ON the other hand, the Passat IS new. And the looks are pretty sweet, they won't be outdated for a FEW years, whereas the 1999 A6 is already outdated by the 2002 models. The Volkswagen Passat is made by the same people. Try them out, test drive them both see what you like better. Either way, you wont be dissapointed I'm sure.
Oh, word of advice, if you are going after the used A6, make sure you look under the front bumper at the "scratch bar" and make sure eveything's intact. I know I scraped up underneath the front bumper in my mom's A6 a few times







Also make sire all of its recalls are up to date. I know on my mom's 1998 A6 there were quite a few.
I think that's it. If you have any q's e-mail me.


----------



## Fly952.0 (Oct 3, 2000)

*Re: Used A6 or New Passat (JettaBoy04)*

This is an interesting topic. I have been in the market for a new Passat for quite awhile, but I recently decided to wait until I can pay for almost all in cash. I am putting away the equivelant of what I paid on my Jetta for 3 years. It is adding up quickly and I think I will be thankful in 2 years that I did this. Anyways.... the more and more I think about it the more and more I realize that I would rather have a 00 or 01 A6 2.7T in a couple of years than an 01 or 02 Passat at the same time. I am going to buy used no matter what... I have been leaning more and more towards the A6. Unless I stumble across an S4 Avante when the time is right.


----------



## CarLuvrSD (Jan 15, 2002)

*Re: Used A6 or New Passat (Fly952.0)*

Right on! Very smart to save up first. Personally I have really become acustomed to not having to carry full coverage insurance. I figure when it's 7 or 8 years old it's not worth it in many cases. 
I saw a 91 A6 2.7T today on E-bay with a $34,000 buy it now price. I imediately remembered this thread. It has every option and low miles. Thats a whole lot of car for the money!
Look.
http://cgi.ebay.com/ebaymotors/aw-cgi/eBayISAPI.dll?ViewItem&item=600581842


----------



## what (Jun 24, 1999)

*Re: Used A6 or New Passat (CarLuvrSD)*

quote:[HR][/HR]Right on! Very smart to save up first. Personally I have really become acustomed to not having to carry full coverage insurance. I figure when it's 7 or 8 years old it's not worth it in many cases. 
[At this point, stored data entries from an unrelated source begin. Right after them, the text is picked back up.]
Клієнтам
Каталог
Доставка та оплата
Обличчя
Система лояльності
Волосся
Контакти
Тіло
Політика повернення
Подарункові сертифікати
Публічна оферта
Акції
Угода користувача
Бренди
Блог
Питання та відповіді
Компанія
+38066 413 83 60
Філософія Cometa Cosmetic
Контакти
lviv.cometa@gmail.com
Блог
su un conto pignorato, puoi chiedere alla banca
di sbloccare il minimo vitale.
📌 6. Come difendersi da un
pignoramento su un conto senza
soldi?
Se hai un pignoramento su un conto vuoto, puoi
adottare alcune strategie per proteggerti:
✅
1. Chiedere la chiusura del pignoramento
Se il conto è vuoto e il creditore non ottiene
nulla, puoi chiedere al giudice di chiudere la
I saw a 91 A6 2.7T today on E-bay with a $34,000 buy it now price. I imediately remembered this thread. It has every option and low miles. Thats a whole lot of car for the money!

Look.
http://cgi.ebay.com/ebaymotors/aw-cgi/eBayISAPI.dll?ViewItem&item=600581842 [HR][/HR]​wow...that is a sweet car for 34k


----------



## CarLuvrSD (Jan 15, 2002)

*Re: Used A6 or New Passat (what)*

I can hardly beleive it didn't make reserve. If i'd been in the market I might have "bought it now".


----------



## ott (Oct 4, 2001)

*Re: Used A6 or New Passat (CarLuvrSD)*

I have experience with both: Spring '99 I got new Passat 2,8 Syncro, manual, sport seats, xenon and many other options. Drove it for two years and 90 k. km. before it was stolen this summer.
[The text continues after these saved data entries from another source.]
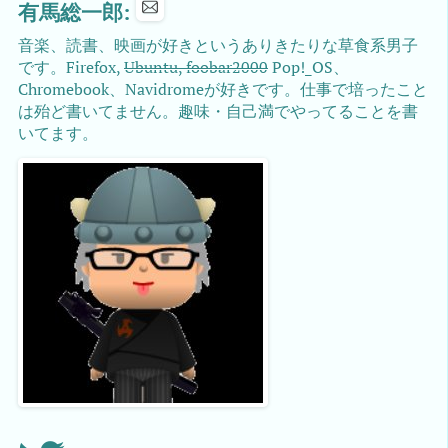
有馬総一郎:
音楽、読書、映画が好きというありきたりな草食系男子
です。Firefox,
Ubuntu, foobar2000
Pop!_OS、
Chromebook、Navidromeが好きです。仕事で培ったこと
は殆ど書いてません。趣味・自己満でやってることを書
いてます。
After that I decided to try Audi, and purchased '99 A6 2,8 Quattro Avant w. tiptronic, most options available w. 25 k. km on the clock. Have had the car for 5 months and driven 15 k. km.
Yes Audi is a bit slower than B5, due to it's higher weight and auto box, but sure it's not a pig - overtaking is not a problem on highway. There is significant difference in 0-100 kmh times 7,8 sec vs. 10,5 (I think), but this is not the whole truth - you just can launch harder with manual.
Other than performance, there is no contest between B5 and A6, latter one is much more satisfying car. Sure, there isn't much difference in driveability, but Audi's interior and feel of quality makes the difference. Price of the new A6 compared to new B5 is too much IMO, but slightly used A6 compared to new B5 is better choiche, at least it is for me.


----------



## Sneaky Wabbit (Jan 16, 2002)

*Re: Used A6 or New Passat (what)*

quote:[HR][/HR]I saw an 01 A6 2.7T today on E-bay with a $34,000 buy it now price. I imediately remembered this thread. It has every option and low miles. Thats a whole lot of car for the money!
Look.
http://cgi.ebay.com/ebaymotors/aw-cgi/eBayISAPI.dll?ViewItem&item=600581842 
wow...that is a sweet car for 34k[HR][/HR]​What I don't understand is why it has GY Eagles on it... I thought Audi was putting on Continentals these days?







I would expect something a little higher performance on a 2.7T.


----------



## vrsix_ (Jan 2, 2002)

*Re: Used A6 or New Passat (Sneaky Wabbit)*

My dad drives an A6 2.8 30v and now he ordered a new audi, 
the new 2.7t!
He won't believe the difference in power,and I will chip it for him.....hehe


----------



## cooleremail (Aug 30, 2001)

*Re: Used A6 or New Passat (vrsix_)*

I agree. I own a 2.8L A6 Avant. It is a slow car off the line, however, once it kicks in, it is pretty fun. I would highly recommned either the 2.7T (allroad in my case) or the 4.2l V8. Just my .02... Or just go for the S6...


----------



## eyeski (Mar 25, 1999)

*Re: Used A6 or New Passat (cooleremail)*

i just went through the same exercise and ended up w/ a '98 A8, audi-assured for $31,400 w/41k miles. 
the killer for the passat for me was no fold-down seats in the 4motion sedan..was thinking of spending the bucks for a new 2.7tA6 but there weren't any w/ ski bags. the only used A6 on the lot was a manual and i needed a tip.
althought the seats don't fold down on the A8, the trunk is huge! I leased it for the length of the warranty (2 yrs) and payments are the same as a new A6, slightly higher than a new passat but i'm driving a car that's 65k new!


----------